Nucleoside reverse transcriptase inhibitors (NRTIs) are important drugs in the treatment of HIV-1 infection and have reduced the mortality associated with this disease. When combined with a non-nucleoside reverse transcriptase inhibitor (NNRTI) or a protease inhibitor (PI), NRTIs can suppress HIV-1 replication to undetectable levels. Many patients achieve sustained suppression of viral replication but a significant fraction of patients experience failure of their antiretroviral therapy (ART). Reasons for failure include poor patient adherence, drug-associated toxicities, and the development of resistance mutations due to incomplete suppression of viral replication. Cross-resistance of HIV-1 to the agents within a class of antiretroviral drugs may limit therapeutic options for treatment-experienced patients.
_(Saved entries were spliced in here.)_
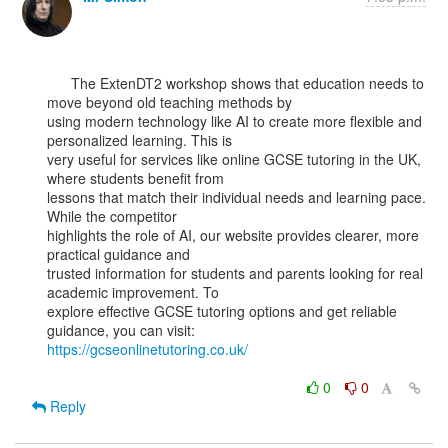
      The ExtenDT2 workshop shows that education needs to 
move beyond old teaching methods by

using modern technology like AI to create more flexible and 
personalized learning. This is

very useful for services like online GCSE tutoring in the UK, 
where students benefit from

lessons that match their individual needs and learning pace. 
While the competitor

highlights the role of AI, our website provides clearer, more 
practical guidance and

trusted information for students and parents looking for real 
academic improvement. To

explore effective GCSE tutoring options and get reliable 
https://gcseonlinetutoring.co.uk/
0
0
Reply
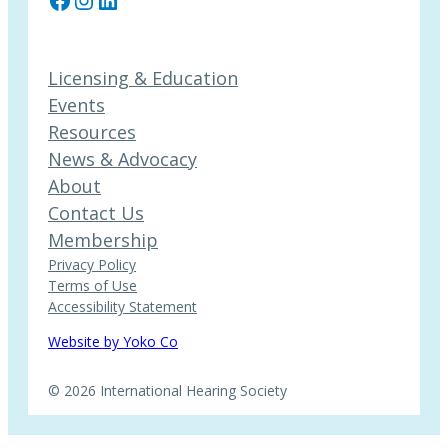
Licensing & Education
Events
Resources
News & Advocacy
About
Contact Us
Membership
Privacy Policy
Terms of Use
Accessibility Statement
Website by Yoko Co
© 2026 International Hearing Society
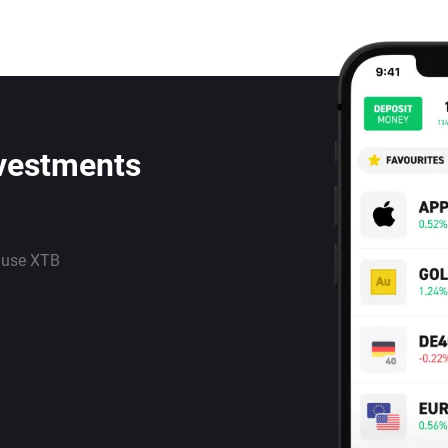
nvestments
 use XTB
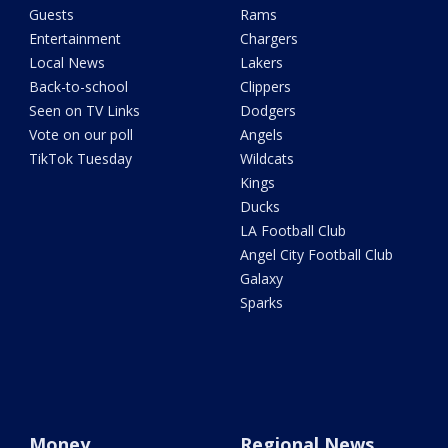
Guests
Rams
Entertainment
Chargers
Local News
Lakers
Back-to-school
Clippers
Seen on TV Links
Dodgers
Vote on our poll
Angels
TikTok Tuesday
Wildcats
Kings
Ducks
LA Football Club
Angel City Football Club
Galaxy
Sparks
Money
Regional News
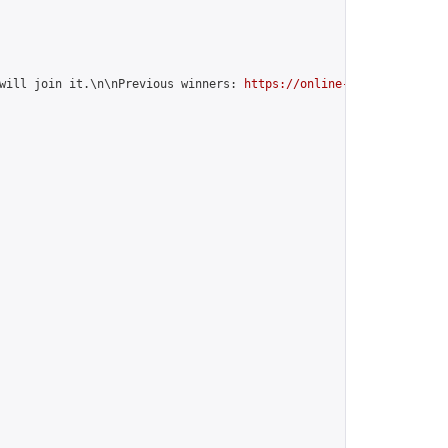
will join it.\n\nPrevious winners: 
https://online-go.com/group/1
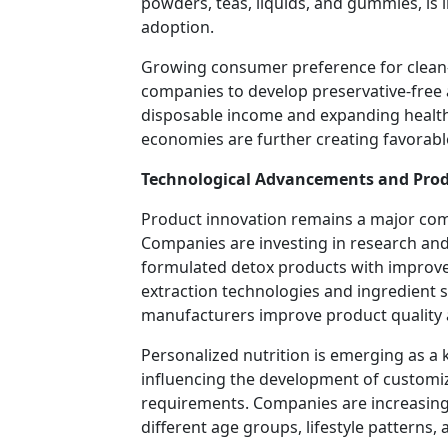
powders, teas, liquids, and gummies, i
adoption.
Growing consumer preference for clean-
companies to develop preservative-free 
disposable income and expanding health
economies are further creating favorabl
Technological Advancements and Prod
Product innovation remains a major com
Companies are investing in research and d
formulated detox products with improved
extraction technologies and ingredient 
manufacturers improve product quality 
Personalized nutrition is emerging as a k
influencing the development of customize
requirements. Companies are increasingl
different age groups, lifestyle patterns,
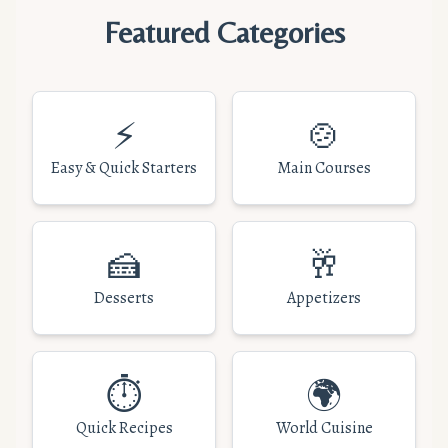
Featured Categories
⚡
🍲
Easy & Quick Starters
Main Courses
🍰
🥂
Desserts
Appetizers
⏱️
🌍
Quick Recipes
World Cuisine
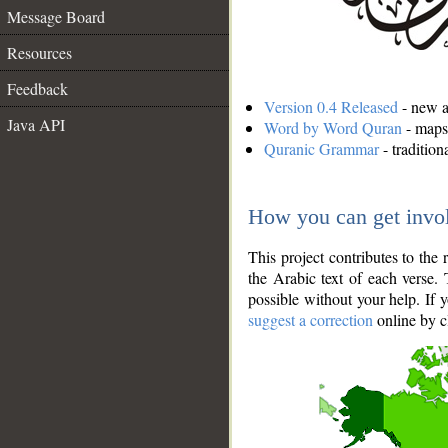
Message Board
Resources
Feedback
Version 0.4 Released
- new an
Java API
Word by Word Quran
- maps 
Quranic Grammar
- traditio
How you can get invo
This project contributes to th
the Arabic text of each verse.
possible without your help. If 
suggest a correction
online by c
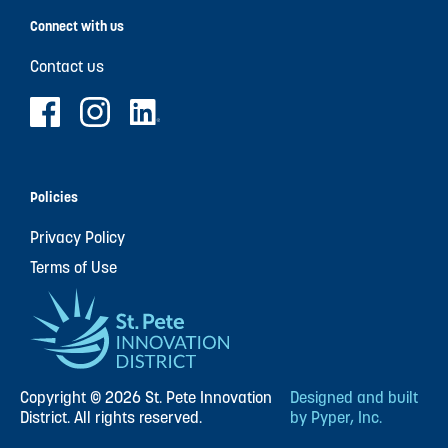
Connect with us
Contact us
Policies
Privacy Policy
Terms of Use
Copyright © 2026 St. Pete Innovation
Designed and built
District. All rights reserved.
by Pyper, Inc.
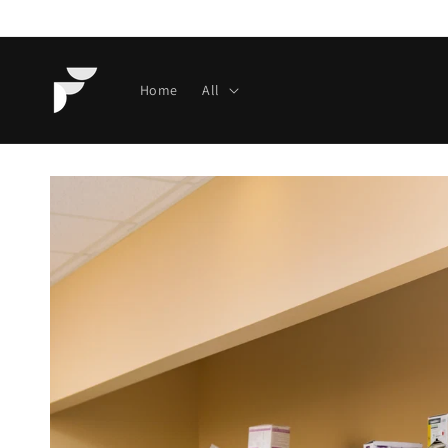
Skip to
content
Home
All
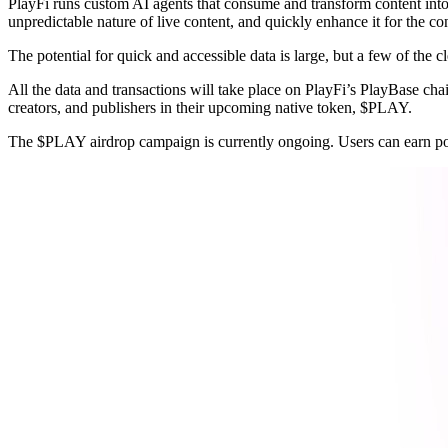
PlayFi runs custom AI agents that consume and transform content int
unpredictable nature of live content, and quickly enhance it for the co
The potential for quick and accessible data is large, but a few of the 
All the data and transactions will take place on PlayFi’s PlayBase ch
creators, and publishers in their upcoming native token, $PLAY.
The $PLAY airdrop campaign is currently ongoing. Users can earn poi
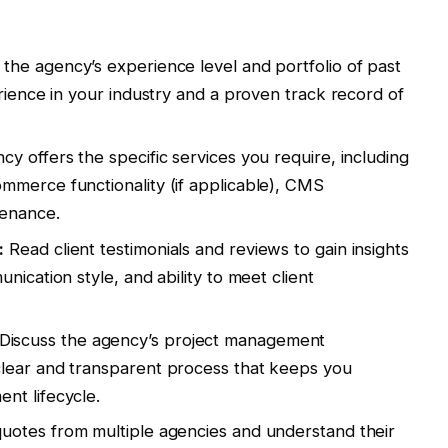
the agency’s experience level and portfolio of past
rience in your industry and a proven track record of
y offers the specific services you require, including
mmerce functionality (if applicable), CMS
tenance.
:
Read client testimonials and reviews to gain insights
nication style, and ability to meet client
Discuss the agency’s project management
lear and transparent process that keeps you
nt lifecycle.
uotes from multiple agencies and understand their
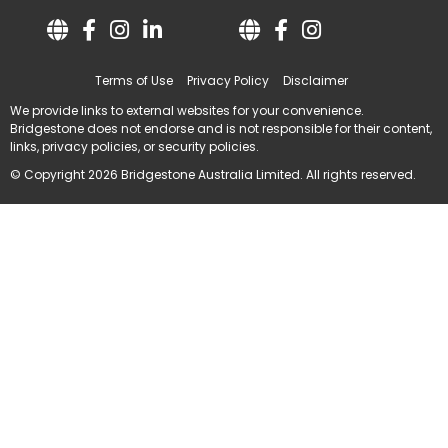
Terms of Use
Privacy Policy
Disclaimer
We provide links to external websites for your convenience.
Bridgestone does not endorse and is not responsible for their content,
links, privacy policies, or security policies.
© Copyright 2026 Bridgestone Australia Limited. All rights reserved.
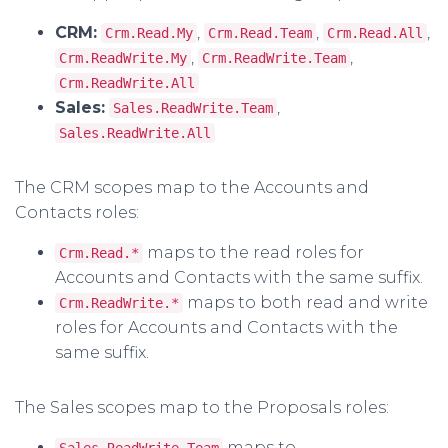
CRM:
,
,
,
Crm.Read.My
Crm.Read.Team
Crm.Read.All
,
,
Crm.ReadWrite.My
Crm.ReadWrite.Team
Crm.ReadWrite.All
Sales:
,
Sales.ReadWrite.Team
Sales.ReadWrite.All
The CRM scopes map to the Accounts and
Contacts roles:
maps to the read roles for
Crm.Read.*
Accounts and Contacts with the same suffix.
maps to both read and write
Crm.ReadWrite.*
roles for Accounts and Contacts with the
same suffix.
The Sales scopes map to the Proposals roles:
maps to
Sales.ReadWrite.Team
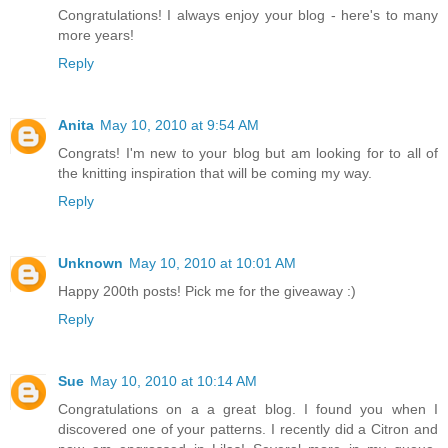
Congratulations! I always enjoy your blog - here's to many
more years!
Reply
Anita
May 10, 2010 at 9:54 AM
Congrats! I'm new to your blog but am looking for to all of
the knitting inspiration that will be coming my way.
Reply
Unknown
May 10, 2010 at 10:01 AM
Happy 200th posts! Pick me for the giveaway :)
Reply
Sue
May 10, 2010 at 10:14 AM
Congratulations on a a great blog. I found you when I
discovered one of your patterns. I recently did a Citron and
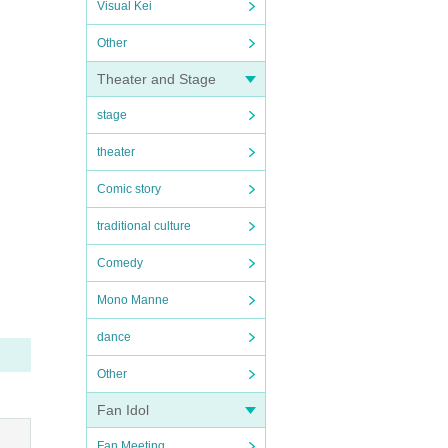
Visual Kei
Other
Theater and Stage
stage
theater
Comic story
traditional culture
Comedy
Mono Manne
dance
Other
Fan Idol
Fan Meeting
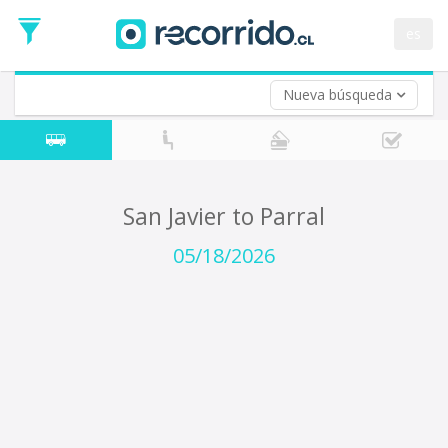
Departure
Date
es
Return trip (opt)
Return
Date
Nueva búsqueda
San Javier to Parral
05/18/2026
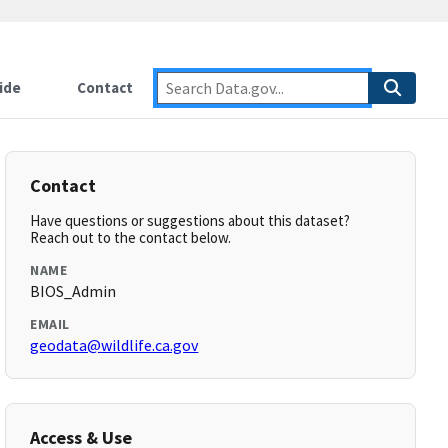
ide
Contact
Contact
Have questions or suggestions about this dataset?
Reach out to the contact below.
NAME
BIOS_Admin
EMAIL
geodata@wildlife.ca.gov
Access & Use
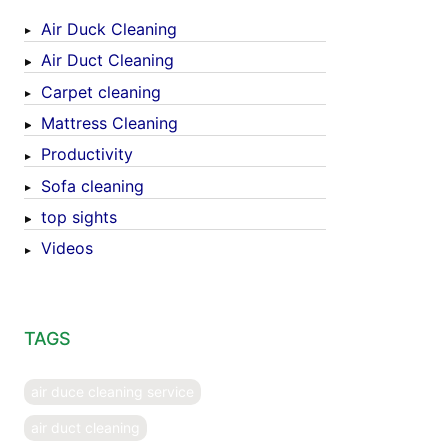
Air Duck Cleaning
Air Duct Cleaning
Carpet cleaning
Mattress Cleaning
Productivity
Sofa cleaning
top sights
Videos
TAGS
air duce cleaning service
air duct cleaning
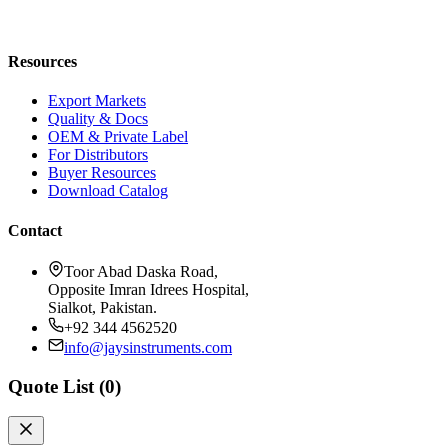
Blog
Request a Quote
Resources
Export Markets
Quality & Docs
OEM & Private Label
For Distributors
Buyer Resources
Download Catalog
Contact
Toor Abad Daska Road,
Opposite Imran Idrees Hospital,
Sialkot, Pakistan.
+92 344 4562520
info@jaysinstruments.com
Quote List (
0
)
Therefore, an understanding of HIV-1 resistance development has become an integral part of HIV-1 treatment design.
Tenofovir is an acyclic nucleotide analogue that is analogous to the monophosphate form of the other NRTIs. Upon entering cells, tenofovir requires 2 phosphorylation steps to reach the active diphosphate form, whereas 3 phosphorylation steps are required by the other NRTIs. Tenofovir disoproxil fumarate (tenofovir DF, Viread; Gilead Sciences, Foster City, CA) is an oral prodrug of tenofovir that is rapidly converted to tenofovir upon absorption. Tenofovir has in vitro activity against HIV-1, HIV-2, and human hepatitis B virus. Tenofovir selects for the K65R mutation in HIV-1 RT in vitro, and this mutation results in approximately 3-fold decreased susceptibility to tenofovir. The K65R mutation has also been observed to be selected in patients on antiviral therapy with tenofovir DF. The K65R mutation can also be selected by abacavir both in vitro and in vivo, by didanosine in vivo, by stavudine in vitro, and by zalcitabine in vitro and in vivo. However, analysis of a large panel of clinically derived viral isolates has shown that K65R is infrequent among treatment-experienced patients. Recent reports have indicated that the incidence of K65R has increased from approximately 1% in 1998 to 4% in 2003, which may reflect increased use of abacavir and tenofovir DF.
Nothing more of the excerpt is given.